De son côté, le Ministre des Infrastructures, des Transports terrestres et du Désenclavement, Me Oumar Youm , a posé le problème de la fiabilités des statistiques. «Je rappelle que les statistiques en la matière ne sont pas très fiables. D’où l’urgence de mettre en place, comme vous l’avez suggéré, une unité de coordination devant, au moins, nous permettre de disposer des statistiques plus fiables et plus viables et les plus proches de la réalité», entrevoie Me Youm. «Il est impératif d’évaluer ce plan sur la sécurité routière, parce que j’ai l’impression que l’indication qui est fixée, de réduire de 35% (les accidents) n’est malheureusement pas atteinte. Il va falloir réviser ce plan, réévaluer et aussi se projeter sur l’avenir donc définir un nouveau plan sur la décennie après 2020», indique-t-il, rappelant la batterie de mesures prise par le gouvernant et allant dans le sens d’apporter une réponse durable à cette problématique qui constitue un enjeu économique et social majeur. «Je pense qu’il y a beaucoup de textes qui doivent être revisités, évalués, modernisés et actualisés», soutient Me Youm. «Avec ces initiatives phares, le Sénégal amorce un virage décisif dans la lutte contre l’insécurité routière qu’il convient d’aborder avec engagement, rigueur et pragmatisme, selon une approche collaborative. Il était donc nécessaire d’œuvrer, tous ensemble, à bâtir un consensus national fort autour de l’impératif de combattre l’insécurité routière en mettant chaque acteur devant ses responsabilités. Il s’agira de définir une nouvelle orientation nationale qui servira de cadre stratégique pour donner des réponses adéquates aux défis énormes qui nous interpellent sur cette question lancinante», explique le ministre.
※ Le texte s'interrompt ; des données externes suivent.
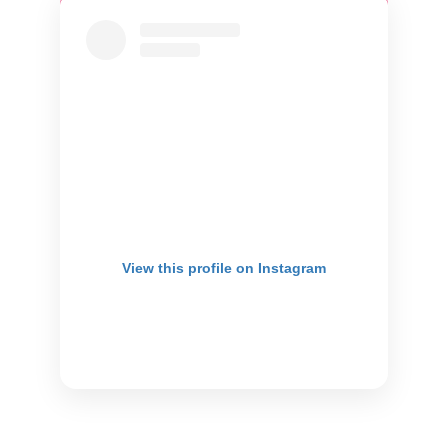
View this profile on Instagram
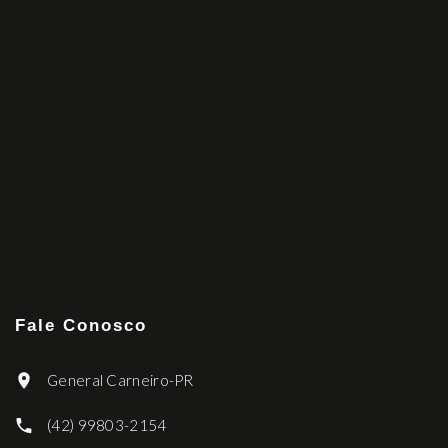
Fale Conosco
General Carneiro-PR
(42) 99803-2154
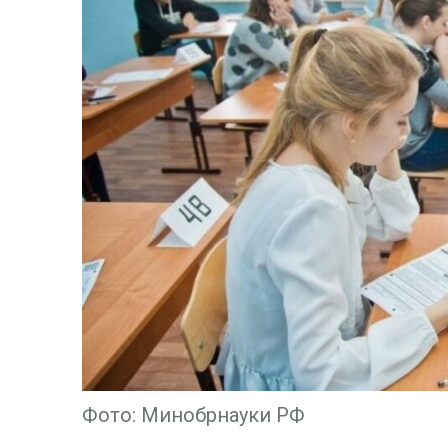
Фото: Минобрнауки РФ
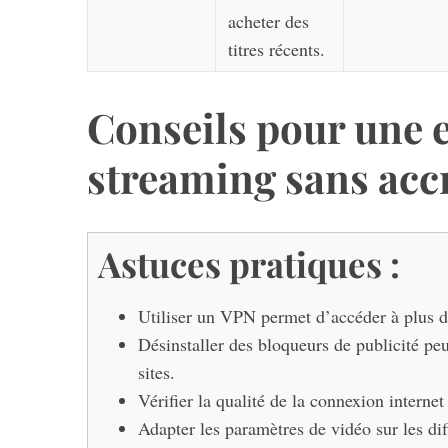
acheter des
titres récents.
Conseils pour une 
streaming sans acc
Astuces pratiques :
Utiliser un VPN permet d’accéder à plus d
Désinstaller des bloqueurs de publicité peu
sites.
Vérifier la qualité de la connexion internet
Adapter les paramètres de vidéo sur les di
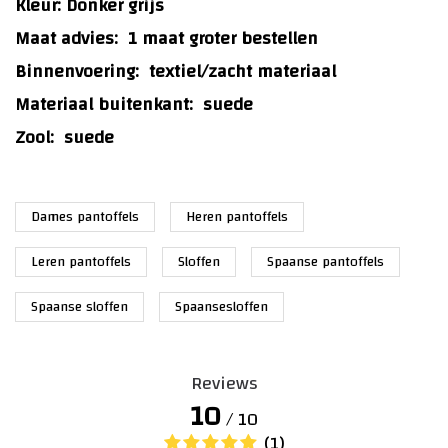
Kleur: Donker grijs
Maat advies:
1 maat groter bestellen
Binnenvoering:
textiel/zacht materiaal
Materiaal buitenkant:
suede
Zool:
suede
Dames pantoffels
Heren pantoffels
Leren pantoffels
Sloffen
Spaanse pantoffels
Spaanse sloffen
Spaansesloffen
Reviews
10
/ 10
(1)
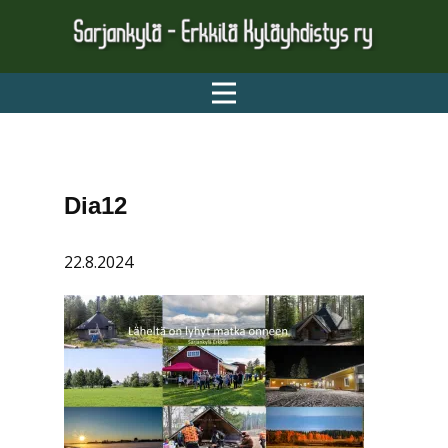
ETUSIVU
AJANKOHTAISTA
YHDISTYS
TONTIT
Dia12
KYLÄN HISTORIALLISET JA
MIELENKIINTOISET …
22.8.2024
LINKIT
TIETOSUOJASELOSTE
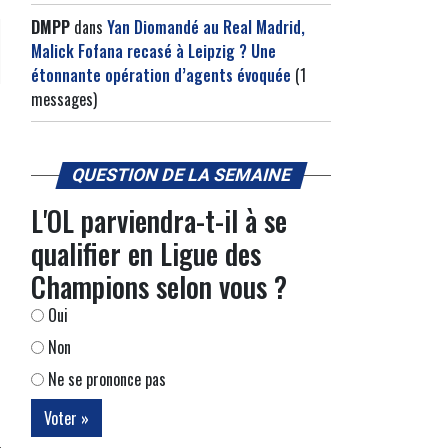
DMPP
dans
Yan Diomandé au Real Madrid,
Malick Fofana recasé à Leipzig ? Une
étonnante opération d’agents évoquée
(1
messages)
QUESTION DE LA SEMAINE
L'OL parviendra-t-il à se
qualifier en Ligue des
Champions selon vous ?
Oui
Non
Ne se prononce pas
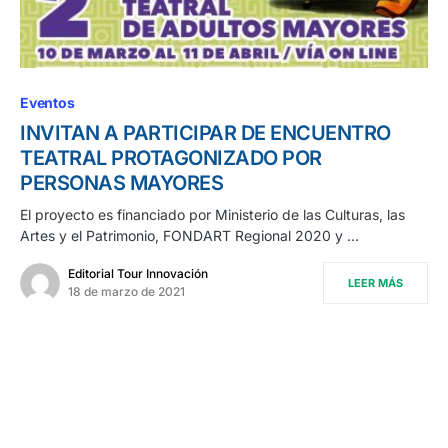
Eventos
INVITAN A PARTICIPAR DE ENCUENTRO
TEATRAL PROTAGONIZADO POR
PERSONAS MAYORES
El proyecto es financiado por Ministerio de las Culturas, las
Artes y el Patrimonio, FONDART Regional 2020 y …
Editorial Tour Innovación
LEER MÁS
18 de marzo de 2021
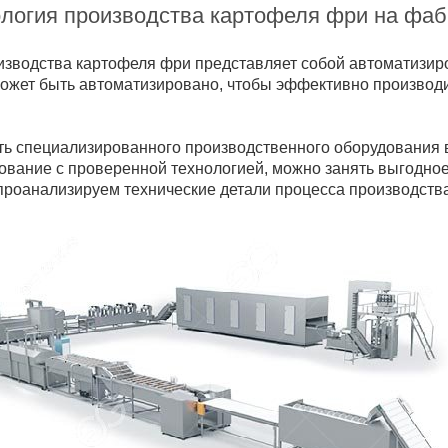
ология производства картофеля фри на фа
изводства картофеля фри представляет собой автоматизир
 может быть автоматизировано, чтобы эффективно произво
ть
специализированного производственного оборудования
ование с проверенной технологией, можно занять выгодное
 проанализируем технические детали процесса производств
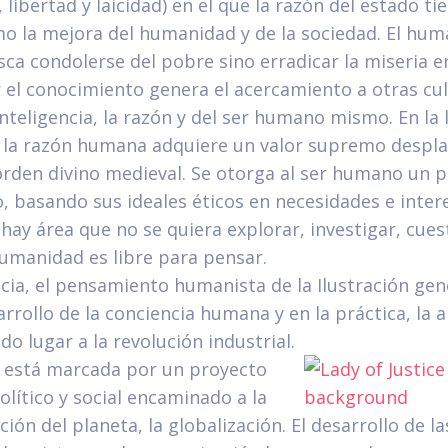
 libertad y laicidad) en el que la razón del estado t
mo la mejora del humanidad y de la sociedad. El hu
sca condolerse del pobre sino erradicar la miseria e
r el conocimiento genera el acercamiento a otras cul
 inteligencia, la razón y del ser humano mismo. En la 
la razón humana adquiere un valor supremo despl
rden divino medieval. Se otorga al ser humano un p
o, basando sus ideales éticos en necesidades e inter
ay área que no se quiera explorar, investigar, cues
humanidad es libre para pensar.
ia, el pensamiento humanista de la Ilustración gene
sarrollo de la conciencia humana y en la práctica, la 
o lugar a la revolución industrial.
d está marcada por un proyecto
lítico y social encaminado a la
ón del planeta, la globalización. El desarrollo de l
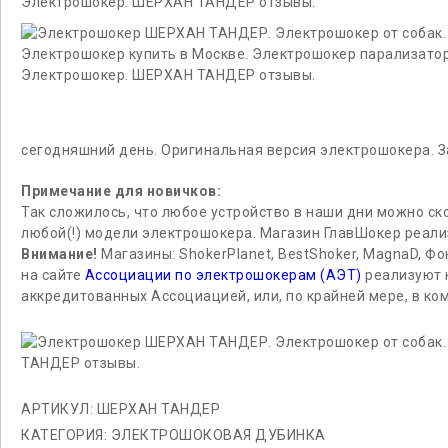
сегодняшний день. Оригинальная версия электрошокера. За
Примечание для новичков:
Так сложилось, что любое устройство в наши дни можно ск
любой(!) модели электрошокера. Магазин ГлавШокер реали
Внимание!
Магазины: ShokerPlanet, BestShoker, MagnaD, Фо
на сайте
Ассоциации по электрошокерам (АЭТ)
реализуют н
аккредитованных Ассоциацией, или, по крайней мере, в к
АРТИКУЛ:
ШЕРХАН ТАНДЕР
КАТЕГОРИЯ:
ЭЛЕКТРОШОКОВАЯ ДУБИНКА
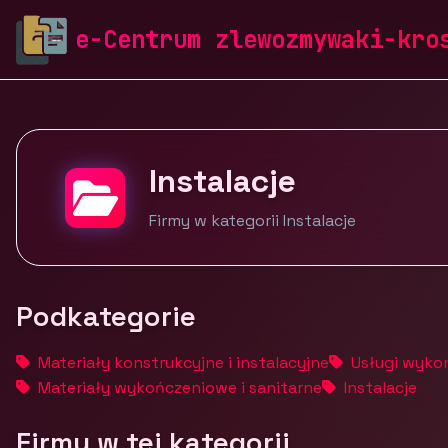
zlewozmywaki-krosch.pl
Firmy
Budownictwo i nier
e-Centrum zlewozmywaki-kro
Instalacje
Firmy w kategorii Instalacje
Podkategorie
Materiały konstrukcyjne i instalacyjne
Usługi wyko
Materiały wykończeniowe i sanitarne
Instalacje
Firmy w tej kategorii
CONTROLE TECHNIQUE - 44% des véhicules qui circulent à Dakar n’ont pas fait la visite
Près de la moitié des véhicules à Dakar n’ont pas fait de visite technique, révèle le Directeur des Transports routiers, Cheikhou Oumar Gaye. «En 2019, le taux fréquentation est de 56%, ce qui veut dire que 44% des véhicules qui circulent à Dakar n’ont pas fait de visite technique. Certains circulent avec de faux documents», renseigne Cheikhou Oumar Gaye qui intervenait, hier, lors d’un panel entrant dans le cadre du forum national de la sécurité routière sur le thème «sécurité routière au Sénégal : Bilan et perspectives». Il souligne aussi que le Sénégal qui délivre 30 000 permis de conduire par an, travaille en étroite collaboration avec les 200 autoécoles formelles pour une prise de conscience collective des problèmes liés à la sécurité routière. «Il y a des autoécoles clandestines», révèle encore M. Gaye. Selon le Directeur des Transports routiers, 83% des accidents répertoriés au Sénégal sont constatés au niveau du transport interurbain et 17% en milieu urbain. Ainsi, plaide-t-il pour une sensibilisation sur les accidents de la route. Parlant au nom du réseau des parlementaires pour la sécurité routière, Seydou Diouf indique que c’est cette recherche de gains égrenés qui, la plupart du temps, nous amène à des situations dramatiques. «Beaucoup de familles sont aujourd’hui disséminées, des vies brisées, des élans sont arrêtés, la vie de plusieurs jeunes est aujourd’hui compromise par la route», regrette-t-il. «Nous devons davantage nous concentrer sur le facteur comportemental si l’on veut diminuer significativement le nombre d’accidents. Il est impératif de continuer de veiller au bon état des routes, à améliorer la sécurité des véhicules et surtout à adapter notre dispositif normatif dans ce contexte de modernisation de notre réseau routier», recommande le député.